Edward D. Stone, a New York architect whose designs in recent years have earned him a world reputation, depicted the plight of major urban centers in the United States as the result of failure to realize that "the automobile and the pedestrian cannot be mixed."

"Since the horseless carriage is largely responsible for our troubles, and we are a country that eulogizes free enterprise," he said, "why hasn't it occurred to the great oil and automotive industries to try to resolve some of the problems they have created? Why can't they be shamed into financing studies on the planning of our towns and cities?"

Mr. Stone made his plea at the convention of the American Institute of Architects at the Roosevelt Hotel.

The designer of the United States pavilion at last year's Brussels World Fair and of many other well known buildings in this country and abroad also came out strongly for establishment of a Cabinet post in the Federal Government to deal with urban problems.

In his endorsement of his proposal, which has been made by several groups of planners, city officials and private citizens in the last few years, Mr. Stone stressed what he referred to as the imbalance in our present governmental arrangement between rural and urban interests.

"We need a Cabinet official corresponding to the Secretary of Agriculture," he said, "with outposts in every state, and with architects and planners whose task it would be to guide communities, just as the Agriculture Department's state and county agents have educated the farmer."

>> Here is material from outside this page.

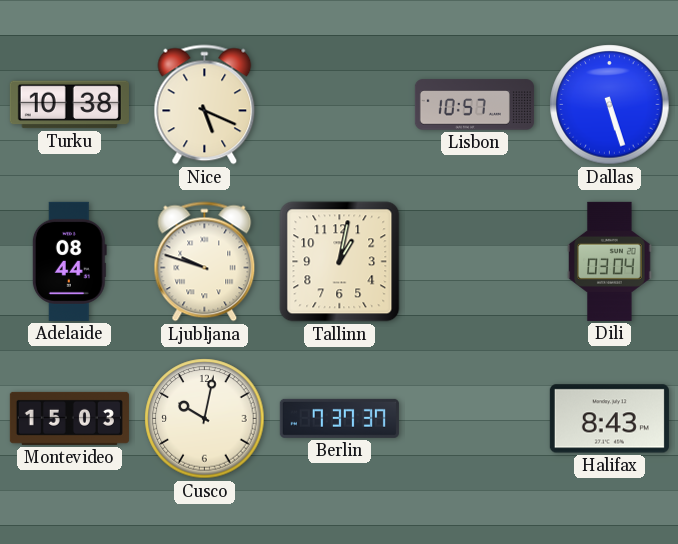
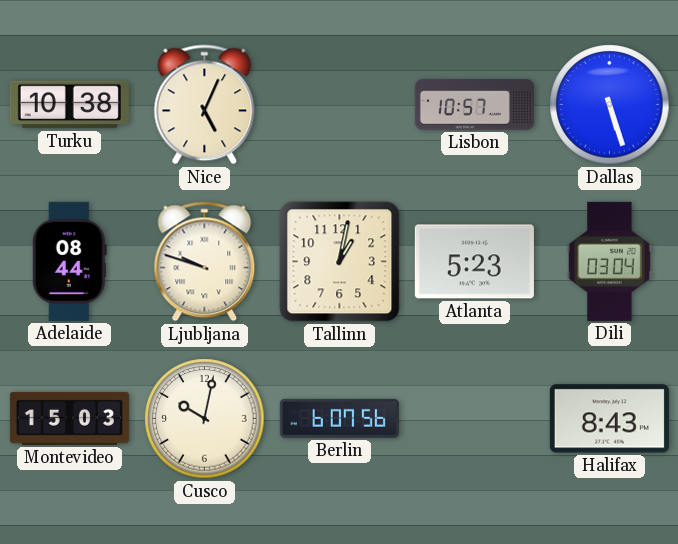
Nice: 5:19 -> 5:04
Atlanta: none -> 5:23
Berlin: 7:37 -> 6:07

Mr. Stone urged architects to take the lead in promoting greater official use of planning tools. He chided them for wasting energy on intramural matters while they might better, in his view, be doing missionary work among the public at large and the country's officialdom.

If architects followed the course, he said, "we would not be wasting our effort on creating precious prototypes for our own personal satisfaction, in the midst of chaos, but rather adding individual and brilliant buildings in a well-ordered plan for our country as a whole."

He said architects themselves were to blame for what he termed a loss of status of their profession.